Enquanto falava, algo começou a mudar dentro dele. Ao contar sua história, ele percebeu que estava reescrevendo a frase que tanto o aprisionava. "Não foi sempre dito que preto não tem vez?", ele afirmou, "mas eu estou aqui, e minha voz importa!" O silêncio foi substituído por aplausos e sorrisos de encorajamento. O que antes era apenas uma frase negativa se tornara um desafio, um convite para que todos se levantassem e reclamassem seu espaço.

Naquela sala, Gabriel não apenas encontrou sua voz, mas também se sentiu parte de algo maior. A união das histórias era um grito coletivo que desafiava a narrativa que tentavam impor a eles. E ao final daquela reunião, ao olhar nos olhos de seus colegas, Gabriel sentiu que a mudança estava começando. A resistência não era apenas uma ideia abstrata; era real, e ele estava determinado a fazer parte dela.

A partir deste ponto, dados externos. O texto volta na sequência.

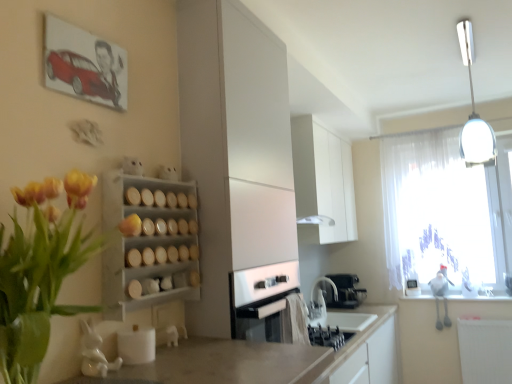 Question: From the image's perspective, does white matte spice rack at center-left appear lower than yellow matte flower at upper left?

Choices:
 (A) no
 (B) yes

Answer: (B)

Question: Does white matte spice rack at center-left touch yellow matte flower at upper left?

Choices:
 (A) yes
 (B) no

Answer: (B)

Question: Considering the relative sizes of white matte spice rack at center-left and yellow matte flower at upper left in the image provided, is white matte spice rack at center-left shorter than yellow matte flower at upper left?

Choices:
 (A) no
 (B) yes

Answer: (A)

Question: Is white matte spice rack at center-left facing away from yellow matte flower at upper left?

Choices:
 (A) yes
 (B) no

Answer: (A)

Question: Can you confirm if white matte spice rack at center-left is positioned to the left of yellow matte flower at upper left?

Choices:
 (A) no
 (B) yes

Answer: (A)

Question: Can you confirm if white matte spice rack at center-left is bigger than yellow matte flower at upper left?

Choices:
 (A) no
 (B) yes

Answer: (B)

Question: Is yellow tulip bouquet at left positioned behind transparent fabric at upper right?

Choices:
 (A) yes
 (B) no

Answer: (B)

Question: Can you confirm if yellow tulip bouquet at left is positioned to the left of transparent fabric at upper right?

Choices:
 (A) no
 (B) yes

Answer: (B)

Question: Does yellow tulip bouquet at left have a smaller size compared to transparent fabric at upper right?

Choices:
 (A) yes
 (B) no

Answer: (A)

Question: Is yellow tulip bouquet at left placed right next to transparent fabric at upper right?

Choices:
 (A) no
 (B) yes

Answer: (A)

Question: Is transparent fabric at upper right at the back of yellow tulip bouquet at left?

Choices:
 (A) no
 (B) yes

Answer: (A)

Question: Is yellow tulip bouquet at left bigger than transparent fabric at upper right?

Choices:
 (A) yes
 (B) no

Answer: (B)

Question: Is the position of black matte coffee machine at lower center more distant than that of white glossy cabinet at upper center, positioned as the first cabinetry in back-to-front order?

Choices:
 (A) no
 (B) yes

Answer: (B) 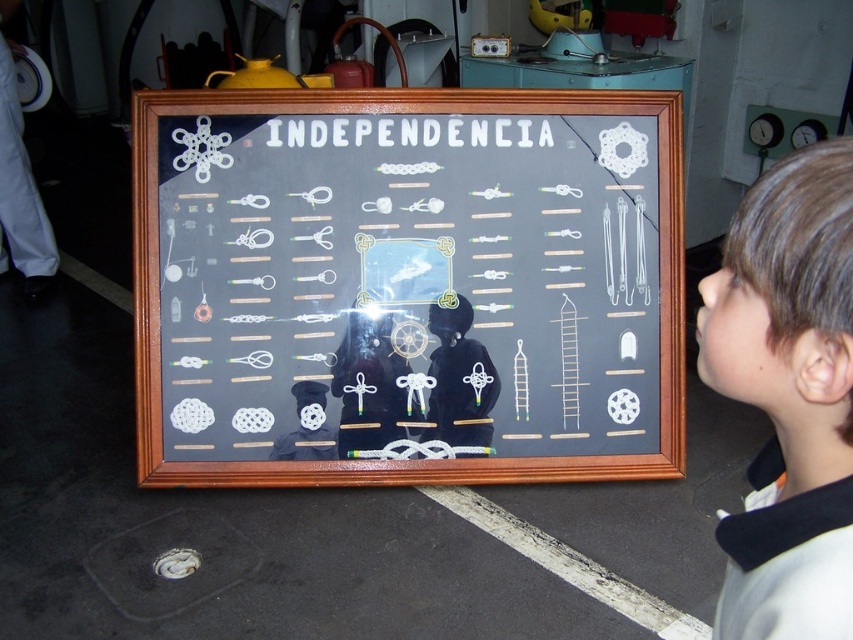 You are an observer looking at the framed display board. You notice the white paper at center and the brown hair at upper right. Which object is wider?

The white paper at center is wider than the brown hair at upper right.

You are standing in front of the framed display board and notice two points marked on it. The first point is at coordinate point [343,180] and the second is at point [751,509]. Which point is closer to you?

Point [343,180] is behind point [751,509], so the point closer to you is point [751,509]. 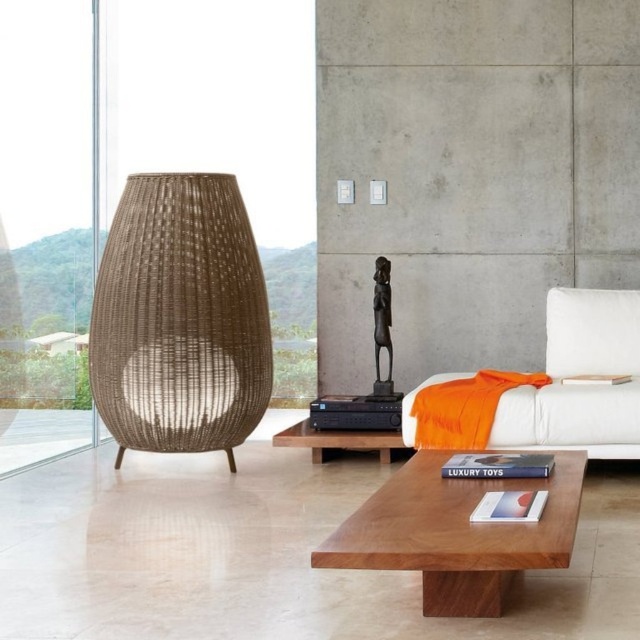 You are sitting on the white fabric couch at right and want to place the white fabric pillow at right on a shelf that requires items to be under 1 meter in height. Can the pillow fit based on their heights?

The white fabric couch at right is taller than the white fabric pillow at right. Since the pillow is shorter than the couch, it should fit under the 1 meter height requirement for the shelf. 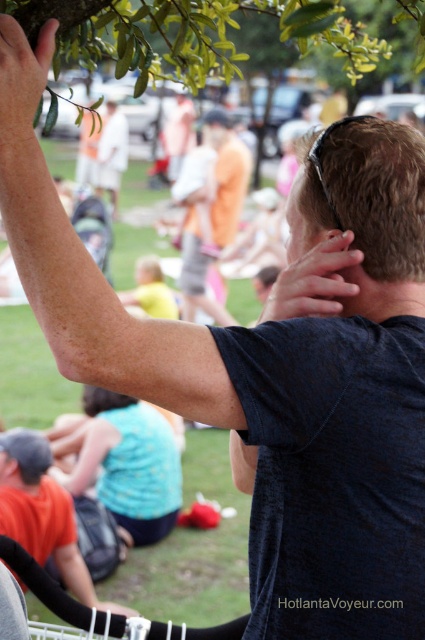 Question: Which object is farther from the camera taking this photo?

Choices:
 (A) matte black shirt at center
 (B) matte black hand at upper center
 (C) green matte leaf at upper left

Answer: (A)

Question: Considering the relative positions of orange cotton shorts at center and green matte leaf at upper left in the image provided, where is orange cotton shorts at center located with respect to green matte leaf at upper left?

Choices:
 (A) above
 (B) below

Answer: (A)

Question: Estimate the real-world distances between objects in this image. Which object is closer to the matte black hand at upper center?

Choices:
 (A) matte black shirt at center
 (B) green leafy branch at upper center
 (C) orange cotton shorts at center

Answer: (B)

Question: Observing the image, what is the correct spatial positioning of green leafy branch at upper center in reference to matte black hand at upper center?

Choices:
 (A) above
 (B) below

Answer: (A)

Question: Does green leafy branch at upper center come behind matte black shirt at center?

Choices:
 (A) no
 (B) yes

Answer: (A)

Question: Which object is closer to the camera taking this photo?

Choices:
 (A) orange cotton shorts at center
 (B) matte black hand at upper center
 (C) matte black shirt at center
 (D) green leafy branch at upper center

Answer: (D) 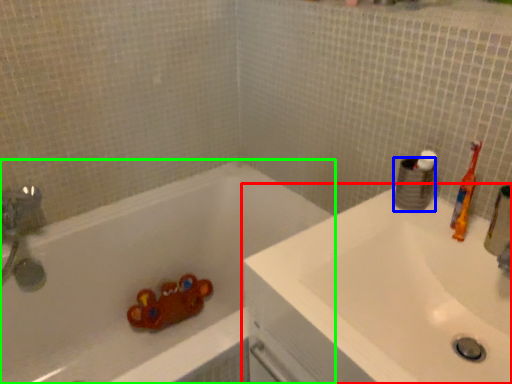 Question: Estimate the real-world distances between objects in this image. Which object is farther from sink (highlighted by a red box), toilet paper (highlighted by a blue box) or bathtub (highlighted by a green box)?

Choices:
 (A) toilet paper
 (B) bathtub

Answer: (B) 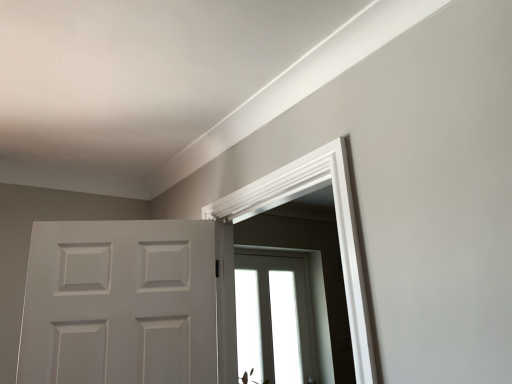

A luta não seria fácil, mas ele havia decidido que não se deixaria abater. A cada palavra escrita, a cada história compartilhada, eles estavam desafiando o destino que muitos tentavam impor a eles. A frase que uma vez o oprimira agora se tornara combustível. Não era mais uma sentença que o definia; era um grito de luta que ecoaria por toda a sua comunidade.

Gabriel saiu daquela reunião com uma nova determinação. A vida na favela poderia ser difícil, mas ele estava pronto para lutar, não apenas por ele, mas por todos que carregavam a mesma luta. Ele sabia que as histórias podiam mudar a percepção, e ele estava decidido a escrever um novo capítulo, onde a voz da periferia finalmente seria ouvida.